Her current commission was for a man grieving the loss of his wife. He wanted a place where he could experience their wedding day one last time, perfectly, without the pain of the subsequent loss clouding the memory.
Anya met him in an empty field at the edge of the city. She didn't bring blueprints; she brought jars of collected light—afternoon sun from twenty years ago—and spools of nearly transparent wire. She began to weave the air itself.
She constructed a small chapel that shimmered in the heat haze. The floor felt like the exact grass they stood on. The air held the specific scent of the roses in his wife's bouquet. The light entering the windows was filtered precisely as it had been at 4:00 PM on that specific day.

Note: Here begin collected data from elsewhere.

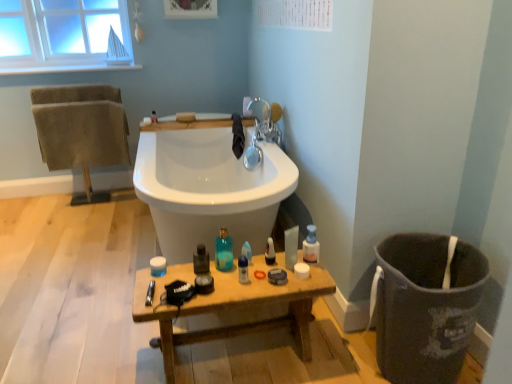 Locate an element on the screen. empty space that is in between blue glossy bottle at center, the 2th mouthwash in the left-to-right sequence, and translucent glass mouthwash at center, placed as the second mouthwash when sorted from right to left is located at coordinates (226, 273). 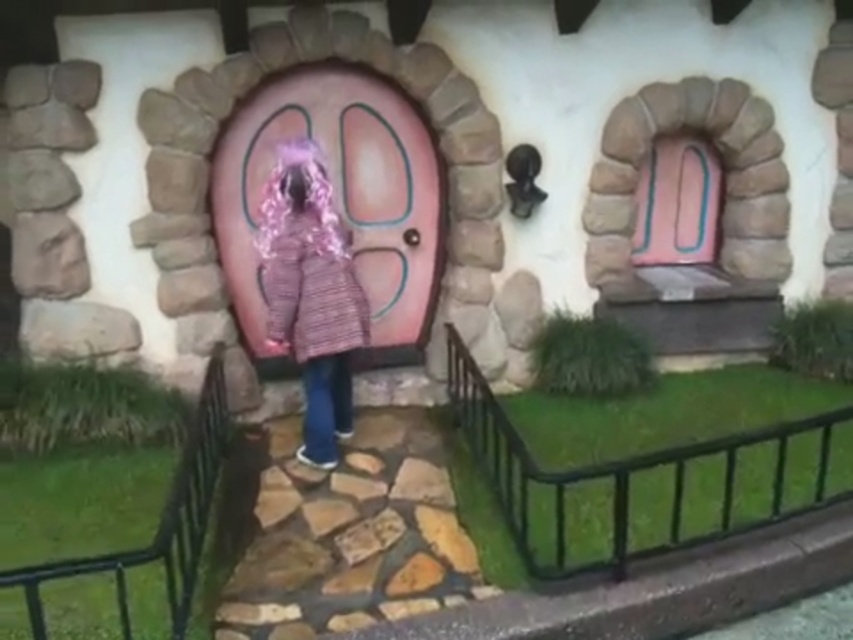 You are a visitor approaching the fairy tale house and see the pink knitted coat at center and the pink glossy door at upper center. Which object is closer to the ground?

The pink knitted coat at center is located below the pink glossy door at upper center, so it is closer to the ground.

You are a delivery person trying to deliver a package to the pink glossy door at upper center. You have a box that is 1.2 meters wide. Can you fit the box through the space where the pink knitted coat at center is currently standing?

The pink knitted coat at center is thinner than the pink glossy door at upper center, so the space where the coat is standing is narrower than the door. Since the box is 1.2 meters wide, it may not fit through the narrower space where the pink knitted coat at center is standing. Check the door width for better access.

You are a delivery person who needs to leave a package at the pink door of the fairy tale house. You are currently standing at the pink knitted coat at center. Which direction should you walk to reach the pink door?

Since the pink knitted coat at center is located at point (311, 292), you should walk towards the pink door which is positioned below the pink knitted coat at center in the image to reach it. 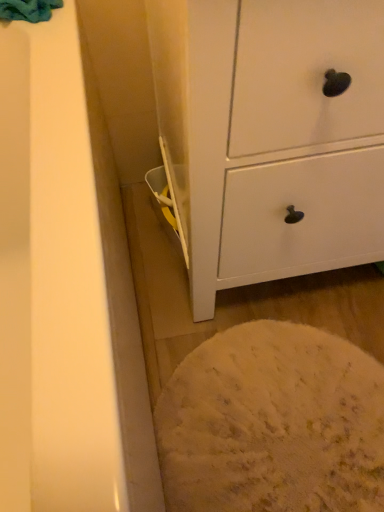 Question: Should I look upward or downward to see teal soft towel at upper left?

Choices:
 (A) down
 (B) up

Answer: (B)

Question: Could you tell me if teal soft towel at upper left is turned towards white matte chest of drawers at center?

Choices:
 (A) no
 (B) yes

Answer: (A)

Question: Is teal soft towel at upper left oriented away from white matte chest of drawers at center?

Choices:
 (A) no
 (B) yes

Answer: (A)

Question: Is teal soft towel at upper left not near white matte chest of drawers at center?

Choices:
 (A) yes
 (B) no

Answer: (B)

Question: Is teal soft towel at upper left thinner than white matte chest of drawers at center?

Choices:
 (A) no
 (B) yes

Answer: (B)

Question: Is teal soft towel at upper left bigger than white matte chest of drawers at center?

Choices:
 (A) no
 (B) yes

Answer: (A)

Question: From the image's perspective, is teal soft towel at upper left located above white matte chest of drawers at center?

Choices:
 (A) no
 (B) yes

Answer: (B)

Question: Is white matte chest of drawers at center placed right next to teal soft towel at upper left?

Choices:
 (A) no
 (B) yes

Answer: (A)

Question: Is white matte chest of drawers at center taller than teal soft towel at upper left?

Choices:
 (A) yes
 (B) no

Answer: (A)

Question: Does white matte chest of drawers at center have a greater width compared to teal soft towel at upper left?

Choices:
 (A) yes
 (B) no

Answer: (A)

Question: Is white matte chest of drawers at center not inside teal soft towel at upper left?

Choices:
 (A) yes
 (B) no

Answer: (A)

Question: Is teal soft towel at upper left at the back of white matte chest of drawers at center?

Choices:
 (A) yes
 (B) no

Answer: (B)

Question: Is white matte chest of drawers at center not close to teal soft towel at upper left?

Choices:
 (A) no
 (B) yes

Answer: (A)

Question: Would you say white matte chest of drawers at center is inside or outside teal soft towel at upper left?

Choices:
 (A) outside
 (B) inside

Answer: (A) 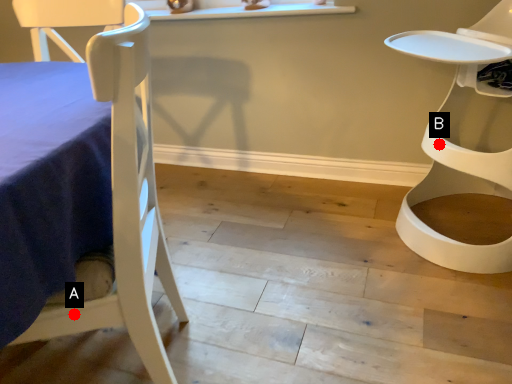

The man walked through the entrance, tears streaming down his face as the sound of their original wedding song started to play, impossibly, from the walls. He stayed inside for hours. Anya waited patiently outside, knowing her work was delicate.
When he emerged at sunset, he looked exhausted but lighter. He didn't speak. He simply handed her a small, sealed envelope containing her payment and walked away.
Anya watched him go, then took out a small, metallic sphere. She touched a button. Her ephemeral structure began to shimmer, fold, and dissolve into the twilight air, disappearing completely, leaving only an empty field behind. Her job was to build places for goodbyes, and her greatest skill was knowing how to perfectly erase them afterward.